A faster route from Floyd County to I-75 that avoids congested Cartersville is scheduled to be unveiled this fall, and construction could get underway by late 2022.
“This is a priority project. Our intention is to keep moving forward as aggressively as possible,” said Kimberly Nesbitt, assistant state program engineer for the Georgia Department of Transportation.
More than 40 elected officials and business leaders from Floyd and Bartow counties gathered in Rome on Thursday for an update on the Rome Cartersville Development Corridor project. U.S. Sen. David Perdue and Reps. Tom Graves and Barry Loudermilk also sent representatives.
Once known as the 411 Connector, the
project has been on the books in some form for more than 30 years. Rome City Commissioner Bill Collins asked why they should believe this version would be built.
The unified front presented by all the city and county governments is the primary reason, Nesbitt answered.
“This is the first time we’ve ever had a resolution in writing from everyone involved,” she said.
Collins noted that the powerful Rollins family, which stymied two previous attempts, is on board. And Joe Frank Harris Jr., president and CEO of the Cartersville-Bartow Chamber of Commerce, said federal officials have praised the cooperation as rare.
“As we hold together, it’s going to get pushed through,” Harris said.
GDOT has completed preliminary traffic and environmental impact studies on four potential routes and narrowed them down to two. They’re each about 7 to 8 miles long and would have controlled access; a limited number of entrances at major traffic nodes.
District Engineer DeWayne Comer said both would send drivers from Rome down U.S. 411, under U.S. 41 in Cartersville and then “straight to I-75” near the Anheuser Busch plant. One alternative puts the interstate access close to Cass-White Road and the other would end up between that and Tellus Science Museum at Ga. 61.
“The first halves are very similar, then one jogs north and one jogs south,” said Bryan Corazzini, the project manager.
Corazzini said the alignments they’re studying at this stage are about 600 feet wide. A football field is 360 feet long. He also said it’s early for a cost estimate,
although construction alone would likely be in the neighborhood of $75 million. The bulk of the project, 80 percent, would be federally funded.
“After the Citizens Advisory Committee meets, we’ll start rolling out what we have,” Corazzini said.
Nesbitt said GDOT engineers are preparing more detailed studies on the two remaining alignments for the U.S. Corps of Engineers.
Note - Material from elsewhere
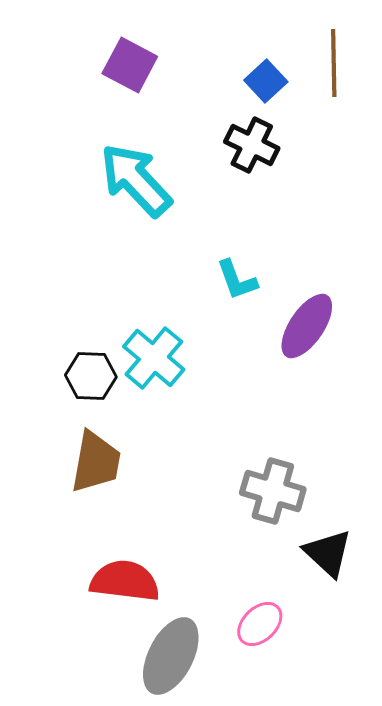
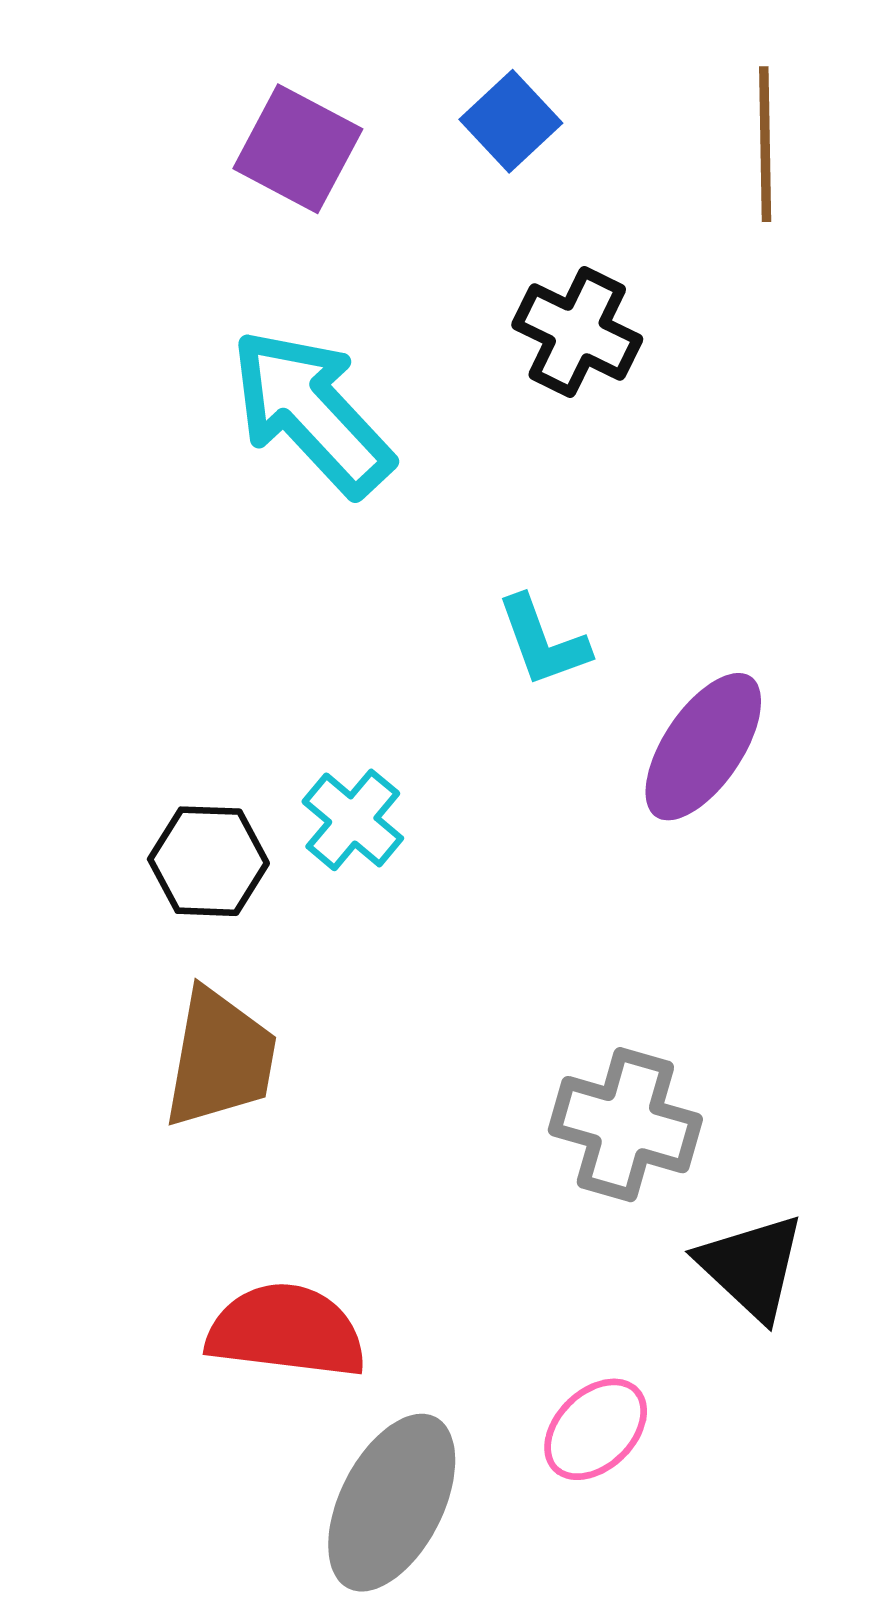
blue square: (266, 81) -> (511, 121), moved
cyan cross: (154, 358) -> (353, 820), size x0.7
They plan to get input from the citizens group this summer and unveil the preferred route at a public open house this fall.
The projected timeline expects approval of the concept plan by late 2018, clearing the way to engineer the exact route and start buying right of way by 2020. A construction contract could be awarded by late 2022, Nesbitt said, and it will take about three years to build.
Collins said he’s feeling more hopeful after the Thursday update. A similar gathering in Cartersville late last year left the impression construction was still several decades away.
“If we can get this road built in 10 years, it will be fantastic,” he said.